Two significant announcements were made this week, all of which have a bearing on the economy and livelihoods and bid us all to close ranks against those who have declared economic war on our people.
The first was the announcement by Zimbabwe Mining Development Corporation chairman Mr Godwills Masimirembwa that the diamond industry was expected to contribute only a quarter of the US$600 million that Treasury had projected would come from the sector this year.
The ZMDC boss said only US$150 million was going to be remitted to Treasury by year-end due to the effects of sanctions on companies mining in Chiadzwa.
The second announcement was by Kimberley Process Certification Scheme monitor Mr Abbey Chikane that diamond mining at Chiadzwa had attained international standards and can be used as a model operation.

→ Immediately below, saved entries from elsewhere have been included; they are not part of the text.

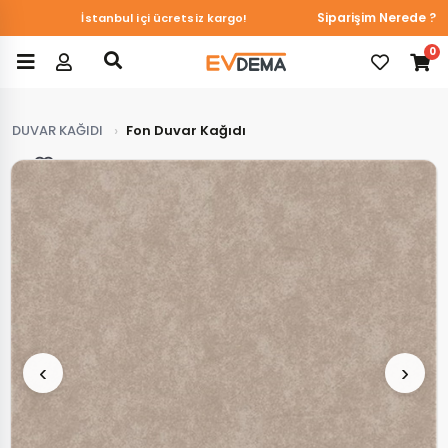
Du&Ka Duvar Kağıtlarında online özel %10 indirim!
Siparişim Nerede ?
İstanbul içi ücretsiz kargo!
0
DUVAR KAĞIDI
Fon Duvar Kağıdı
Favorilerim
‹
›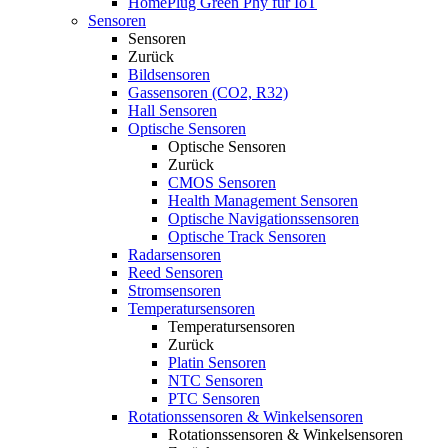
HomePlug Green Phy für IoT
Sensoren
Sensoren
Zurück
Bildsensoren
Gassensoren (CO2, R32)
Hall Sensoren
Optische Sensoren
Optische Sensoren
Zurück
CMOS Sensoren
Health Management Sensoren
Optische Navigationssensoren
Optische Track Sensoren
Radarsensoren
Reed Sensoren
Stromsensoren
Temperatursensoren
Temperatursensoren
Zurück
Platin Sensoren
NTC Sensoren
PTC Sensoren
Rotationssensoren & Winkelsensoren
Rotationssensoren & Winkelsensoren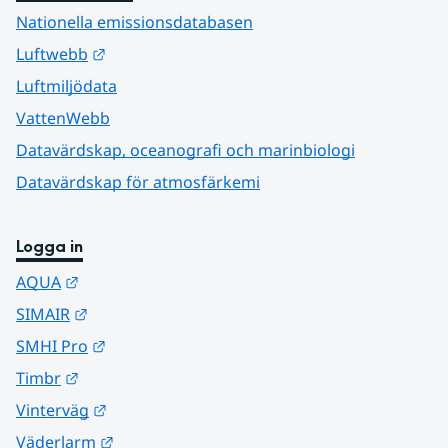
Nationella emissionsdatabasen
Länk till annan webbplats.
Luftwebb
Luftmiljödata
VattenWebb
Datavärdskap, oceanografi och marinbiologi
Datavärdskap för atmosfärkemi
Logga in
Länk till annan webbplats.
AQUA
Länk till annan webbplats.
SIMAIR
Länk till annan webbplats.
SMHI Pro
Länk till annan webbplats.
Timbr
Länk till annan webbplats.
Vinterväg
Länk till annan webbplats.
Väderlarm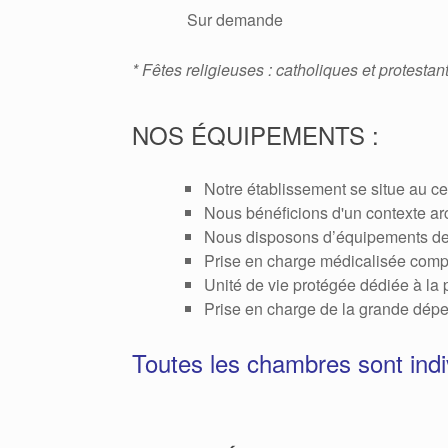
Sur demande
* Fêtes religieuses : catholiques et protestan
NOS ÉQUIPEMENTS :
Notre établissement se situe au ce
Nous bénéficions d'un contexte arc
Nous disposons d’équipements de pr
Prise en charge médicalisée comp
Unité de vie protégée dédiée à la 
Prise en charge de la grande dé
Toutes les chambres sont indiv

Mr Chikane's endorsement, that came in the run up to the World Diamond Conference that convenes in Victoria Falls next week, naturally put paid to the sanctions the US imposed on diamond mining companies with a view to precluding the sell of the gems on the international market.
To this end we urge the US and its allies to stand guided by the KPCS endorsement and remove the ruinous embargo that has severely curtailed diamond revenue.
As the ZMDC boss pointed out, the sanctions are giving our country a limited customer base and in so doing affecting the prices at which we can sell the gems.
And to make matters worse the constrained market is under threat of sanctions from the US Office of Foreign Assets Control that punishes all who buy our diamonds.
Because of the sanctions regime, Finance Minister Tendai Biti was forced to make a downward review of the national budget in his mid-term fiscal policy review to US$3,64 billion from US$4 billion, citing poor revenue inflows.
He also had to review this year's Gross Domestic Product growth projection from 9,4 percent to 5,6 percent.
And with news coming from ZMDC coming just a week before the presentation of the 2013 national budget, it's evident Treasury has to walk a tight rope.
We urge the Finance Minister to urge his colleagues at party level not to pay lip service to the issue of economic sanctions. Sanctions exist, they are real and have starved the national purse.
We also call on Government to look beyond diamonds. All other minerals must significantly feed into the fiscus. If we are at all serious about attaining the US$100 billion economy that the Finance Ministry loves to harp about, then we need to take stock of what we have and ensure that we benefit from every mineral the way the Chiadzwa gems are breathing life into our economy.
Minister Biti is on record saying there is a chasm between what the Ministry of Finance is getting from diamonds - and other minerals - and what he believes is actually being produced and exported.
He revealed that the fiscus got US$80 million from diamonds in 2010 and was year expecting more than US$600 million. Contrast this with the US$150 million the country reportedly earned from all other minerals combined in 2011 against mining exports valued at US$2,5 billion and you get the feeling we are ignorantly throwing our minerals away and being content with meagre returns.
Take for instance the case of Zimplats which is exporting more than 100 000 ounces of platinum each year. With platinum going for US$1 699 per ounce, it means we are giving South Africa US$170 million every year, and this is just one mine, Zimplats
How does that compare to the US$150 million remitted to Treasury by all the mines? What more is Impala Platinum, the holding company for Zimplats, expects to ship out 100 000 ounces per year for the next 50 years which translates to US$8,5 billion of our money feeding into the South African economy.
Given the fact Zimplats has stubbornly refused to set-up a smelter, we are also exporting jobs and other platinum by-products that would significantly feed into this figure of US$8,5 billion.
The question is how much has Zimplats contributed to the fiscus?
We would love to hear it from Minister Biti who loves to harp about a sanctions-burdened Chiadzwa that is sustaining an economy being bled by a largely unsupervised mining sector.
It is time every mine justified its existence.